Emoji is defined as a visual representation of an emotion, object, or symbol. The term comes from a Japanese word meaning picture + character. You’ve all seen them. Smiling faces, frowning faces, faces with tears, half bodies representing various professions and sports, men with bunny ears partying, animals, vegetables, and on and on.
The social media landscape is littered with these little buggers. There are even organizations that put out approved lists.

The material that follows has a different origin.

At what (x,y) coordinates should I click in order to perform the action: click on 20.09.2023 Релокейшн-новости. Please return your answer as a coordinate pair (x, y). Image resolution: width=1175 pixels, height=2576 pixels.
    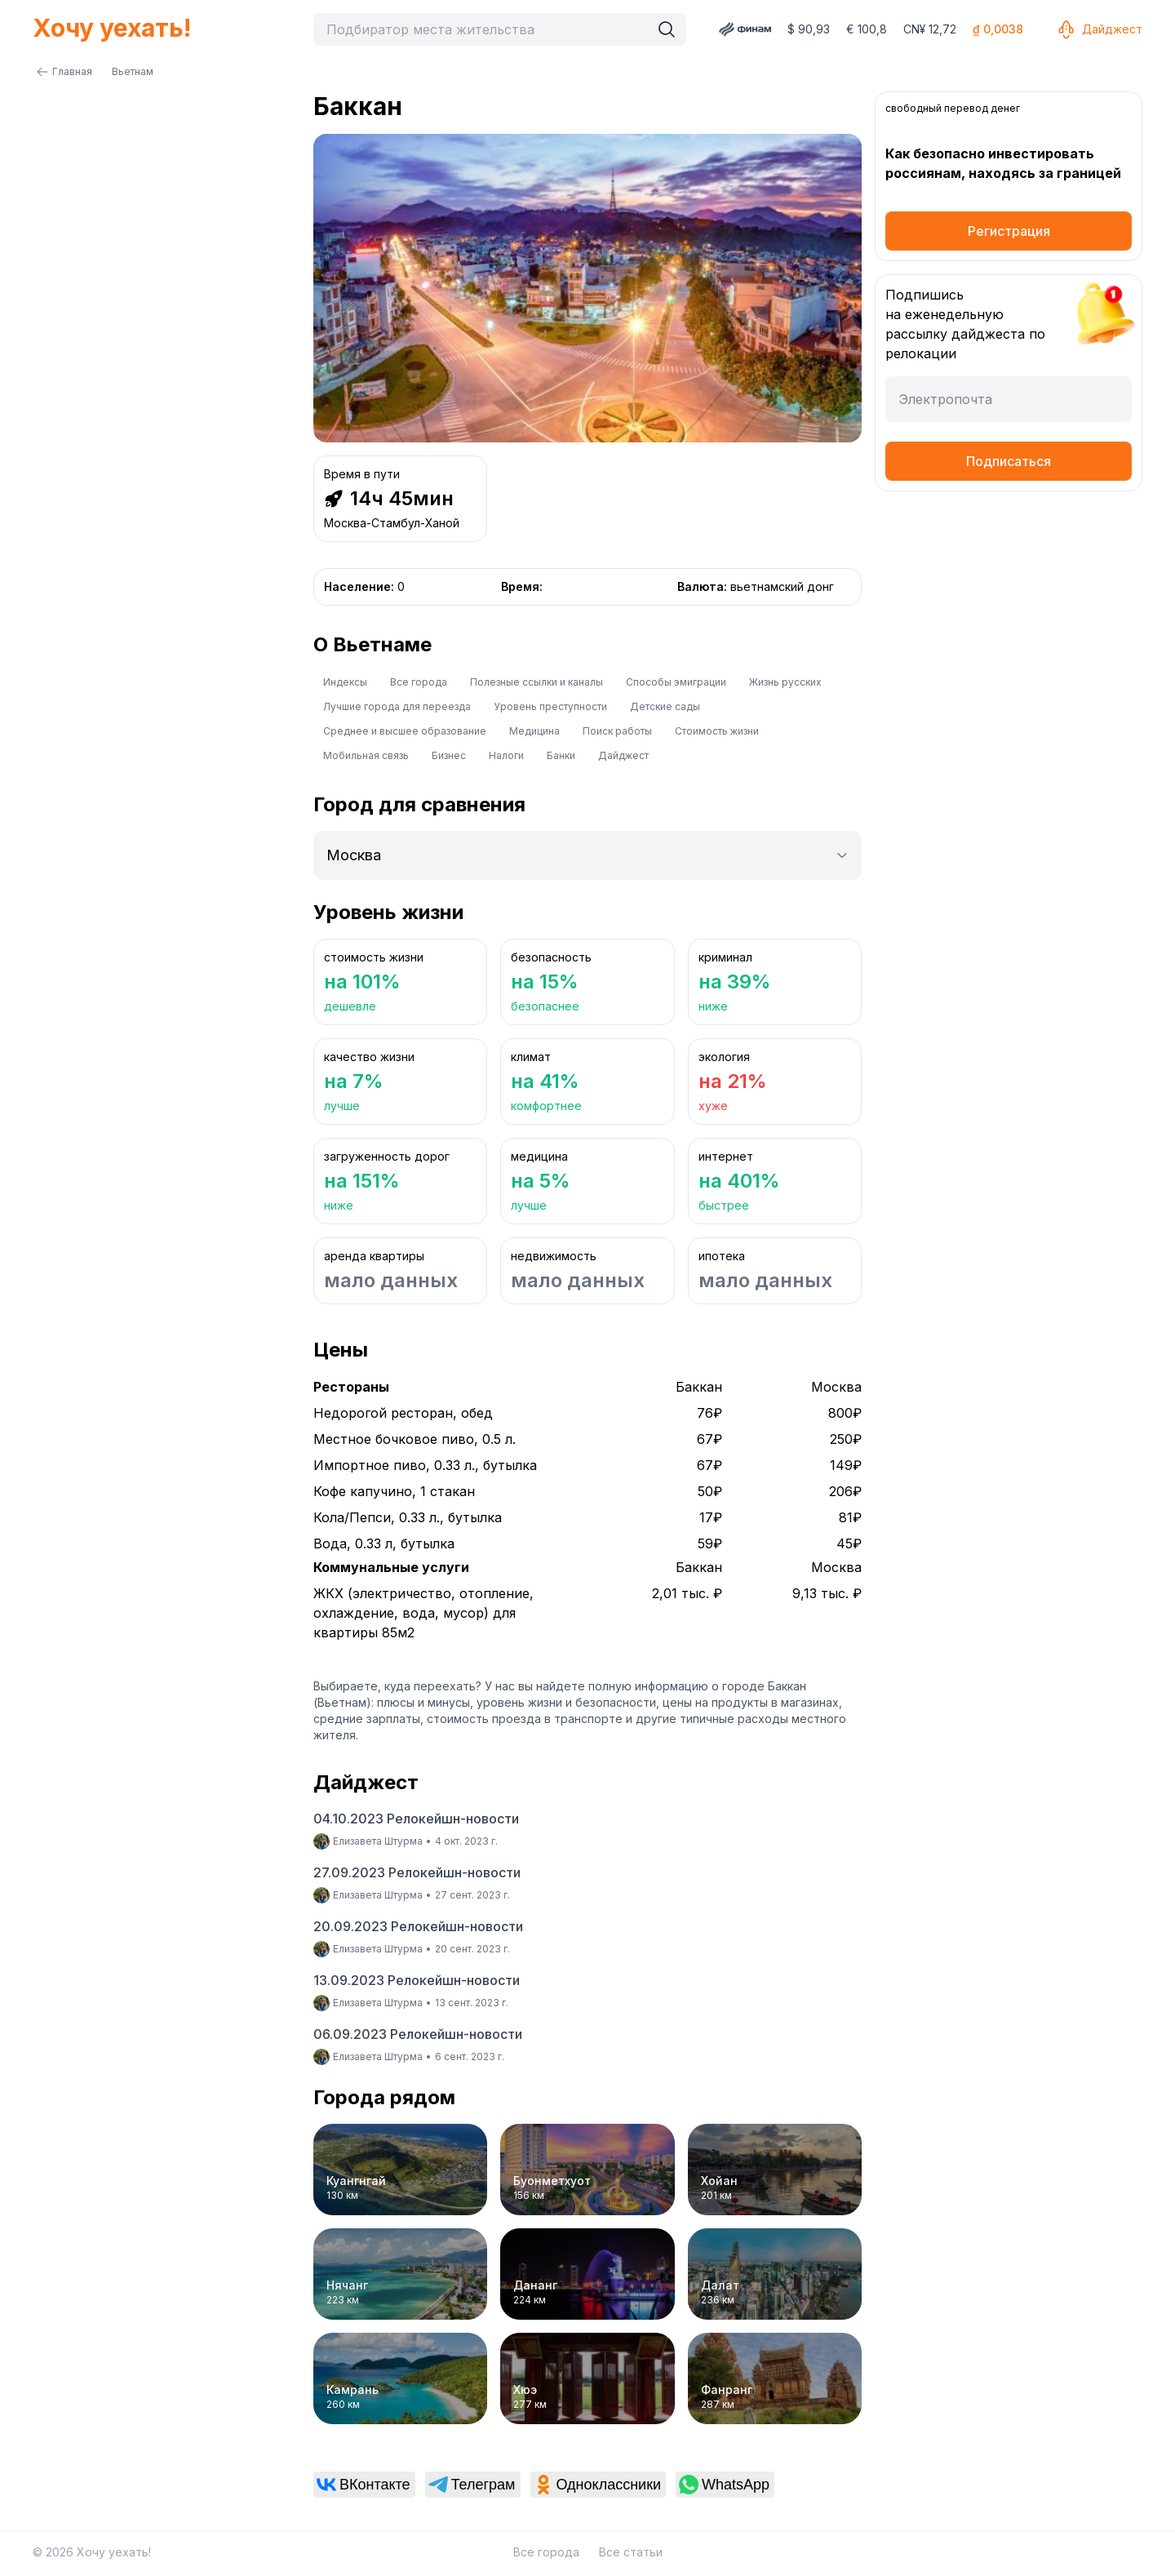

People like to place them in emails, texts, and who knows what else: tens of millions of insertions every day to add emotion or to take the place of real words. There are thousands of unique emojis out there infiltrating all of our communication systems.
So as the world and everything in it is becoming more complex and, therefore, requiring all of us to up our language game to articulate more precisely what’s going on around us, someone comes up with emojis. What is going on here? Do we really need people learning more language shortcuts? How in the world do people plan on discussing their innermost thoughts, for example, about friendship in the age of social media by way of a smiley face? Or attempt to comment on inequality of hiring practices in a certain business or industry with a frowning emoji?
According to Adam Sternbergh in the November 2014 New York Magazine, home to many cultural geniuses, “They [emojis] have proved to be well suited to the kind of emotional heavy lifting for which written language is often clumsy or awkward or problematic, especially when it’s relayed on tiny screens, tapped out in real time, using our thumbs.” If he’s right, here’s what we have to look forward to:
A wedding reception where the father of the bride toasts the group with an emoji-filled text to all the attendees standing around the bar. They, rather than applauding, text back their own emoji responses.
Next time you’re at a funeral, look for an electronic readerboard over the casket streaming the eulogy in emojis.
A PowerPoint presentation at a medical conference devoted to possible cancer cures with only emojis on the big screen.
And then …
The emoji edition of the Declaration of Independence.
Bookstores filled with emoji-only volumes.
Greeting cards loaded with emojis you can choose from to customize your thoughts.
A Microsoft Word emoji-dedicated edition.
TV shows and movies featuring emoji action figures and cartoon-like emoji dialogue.
K through 12 emoji-enabled textbooks.
Shirts and blouses with the most popular emoji’s on the front so the wearer can point to those that best express his or her feelings rather than utter a word.
Now that I think about it, who needs access to the 350,000 thousand English language words, phrases, and definitions in the Oxford American Dictionary to convey one’s thoughts when a screenful of emojis will do. Welcome to the revolution.